Table 1. Running times (secs) for synthetic data in the HP and VP settings (\(\ell =3\)).

To answer Question 2 and assess the effect of parameters n and d on our system’s performance, we report in Table 1 the running time of each step of the system when it is run on synthetic data. The advantage of this approach is that we can run experiments for a wide range of parameters values. For Step 2 in Phase 1 (Protocol \(\varPi _{1,\mathrm {hor}}\) in the HP setting, Protocol \(\varPi _{1,\mathrm {arb}}\) in the VP setting) we report the average running time for one data-owner. In Protocol \(\varPi _{1,\mathrm {hor}}\), Step 2 is the most expensive one. Here, the data-owner \(\mathrm {DO}_k\) computes the \(d\times d\) matrix \(A_k\) and encrypts its entries. In our setting (n data points evenly split among the ten data-owners), this costs \(\varTheta (nd^2)\) arithmetic operations on plaintext values and \(\varTheta (d^2)\) encryptions for one data-owner. We verified that the costs of the encryptions is dominant for all values of n considered here.Footnote 15 In Step 3 of \(\varPi _{1,\mathrm {hor}}\), the \(\mathrm {MLE}\) computes the encryption of A and \({\varvec{b}}\) using approximately \(\varTheta (d^2)\) ciphertexts additions (i.e., multiplications modulo N), which turns out to be fast. In \(\varPi _{1,\mathrm {arb}}\), Step 3 is the most expensive step, here the \(\mathrm {MLE}\) performs \(\varTheta (nd^2)\) ciphertexts operation to compute \({\mathsf {Enc}}_ pk (A)\) and \({\mathsf {Enc}}_ pk ({\varvec{b}})\). In particular, the running time of \(\varPi _{1,\mathrm {arb}}\) is more influenced by the value of n than that of \(\varPi _{1,\mathrm {hor}}\) and \(\varPi _2\). Finally, for \(\varPi _2\) the results in Table 1 show that Step 1 requires longer time compared to the other two steps because of the \(\varTheta (d^3)\) operations done on ciphertexts.

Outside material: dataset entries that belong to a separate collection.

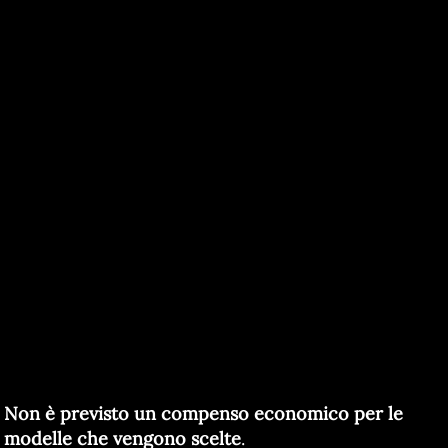
Non è previsto un compenso economico per le
modelle che vengono scelte
.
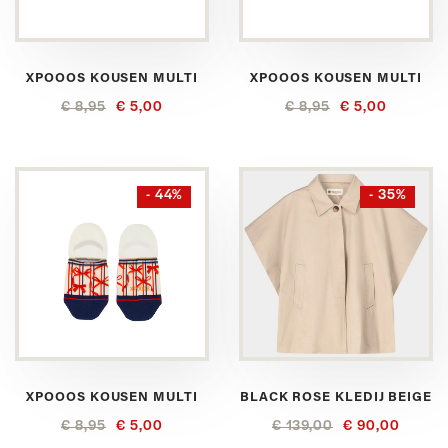
XPOOOS KOUSEN MULTI
XPOOOS KOUSEN MULTI
€ 8,95
€ 5,00
€ 8,95
€ 5,00
- 44%
- 35%
XPOOOS KOUSEN MULTI
BLACK ROSE KLEDIJ BEIGE
€ 8,95
€ 5,00
€ 139,00
€ 90,00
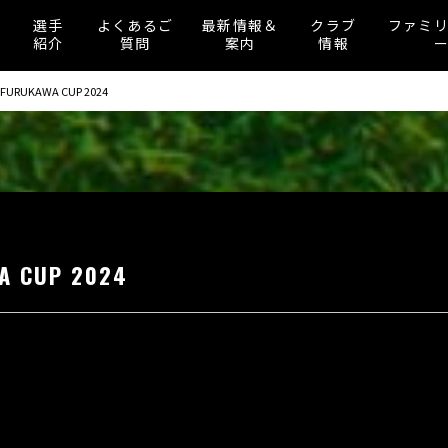
選手
よくあるご
最新情報＆
クラブ
ファミ
紹介
質問
案内
情報
FURUKAWA CUP 2024
 CUP 2024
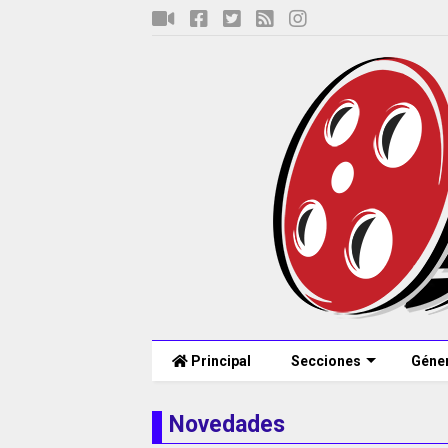
Principal
Secciones
Géne
Novedades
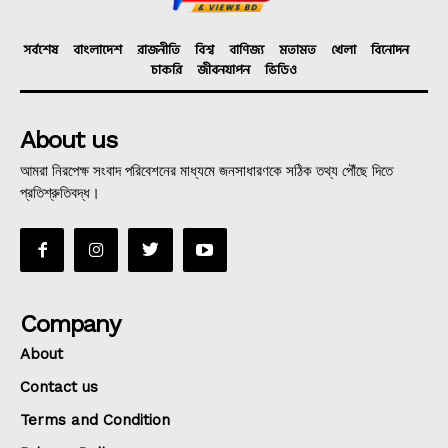
সর্বশেষ
বাংলাদেশ
রাজনীতি
বিশ্ব
বাণিজ্য
মতামত
খেলা
বিনোদন
চাকরি
জীবনযাপন
ভিডিও
About us
আমরা নিরপেক্ষ সংবাদ পরিবেশনের মাধ্যমে জনসাধারণকে সঠিক তথ্য পৌঁছে দিতে
প্রতিশ্রুতিবদ্ধ।
Company
About
Contact us
Terms and Condition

Step 2 and 3 require \(\varTheta (d^2)\) decryptions and \(\varTheta (d^2)\) operations on plaintexts and therefore are faster (e.g., less then 27 s for both the steps for a dataset of one hundred thousands instances with 40 features).

To answer Question 3 and show the practicality of our system we report in Table 2 the total running time and communication overhead for seven different UCI datasets (references in [14, Appendix A.4]). Some of these datasets were used also in [12, 23]. For example, [23] reports a running time of 45 s and a communication overhead of 83 MB (69 MB, resp.) for the Phase 2 of their system run on the dataset “forest” (“wine”, resp.) ([23, Table I]). Our protocol \(\varPi _2\) for the same datasets takes about 3 s with less then 83 kB sent. Phase 2 of the system presented in [12] runs on the dataset “student” in 19 s ([12, Table 3]) and we estimate an overhead of 3 GB (20 CGD iterations). Protocol \(\varPi _2\) on the same dataset runs in about 40 s with 484 kB of overhead.

Table 2. Running times (secs) for UCI datasets in the HP and VP settings.